Country General Manager, UK & Ireland
The extensive research and development needed to produce new treatments targeting rare diseases is only half the battle. Before marketing, some unique challenges have to be navigated.
Pioneering biotechnology, that is focused on antibody engineering technology, is being used to develop treatments for some of the many rare diseases lacking effective therapies.
To date, this has delivered a number of innovative therapies in the pipeline, spanning conditions in disease areas including oncology, immunology/allergy and the central nervous system. All have the potential to deliver disease-modifying and life-changing results.

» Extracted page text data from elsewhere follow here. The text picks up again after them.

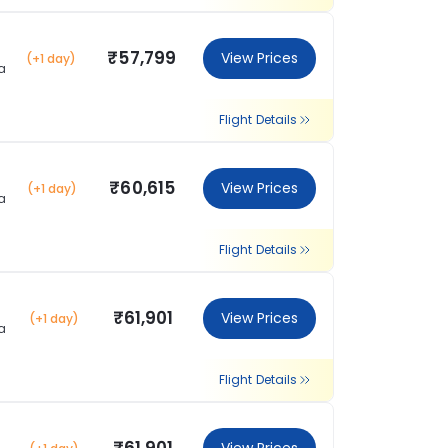
₹57,799
View Prices
(+1 day)
a
Flight Details
₹60,615
View Prices
(+1 day)
a
Flight Details
₹61,901
View Prices
(+1 day)
a
Flight Details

Richard Johnson, Country General Manager for the UK & Ireland at Kyowa Kirin, explains how the success of the company’s research and development presents a set of challenges that need to be overcome in order to bring the products to market.
“In many rare diseases, there has never been an effective treatment. This means any company that has developed a drug will nearly always be new to the therapeutic area and so facing a steep learning curve. In marketing treatments for rare diseases, not only is the prescribing physician important, the entire multi-disciplinary healthcare professional team must be fully engaged.
“The challenge is defining exactly who is managing patients with a rare disease. The nature of rare diseases means that there are often few healthcare professionals with specialist experience and sometimes even the medical discipline involved in treatment varies from one Trust to another.”
This lack of familiarity with the relevant therapy area means it’s important that the learning process begins very early on in the development of a new medicine.
Gathering patient and carer insights is criticalin drug development for rare diseases
Keeping the needs of the patient in focus is critical to the success of any treatment in rare diseases. Patients and their caregivers can provide valuable insight into the challenges of living with a condition.
Their experiences help to define the various referral pathways through the health system and provide an understanding of the inadequacies of current treatments.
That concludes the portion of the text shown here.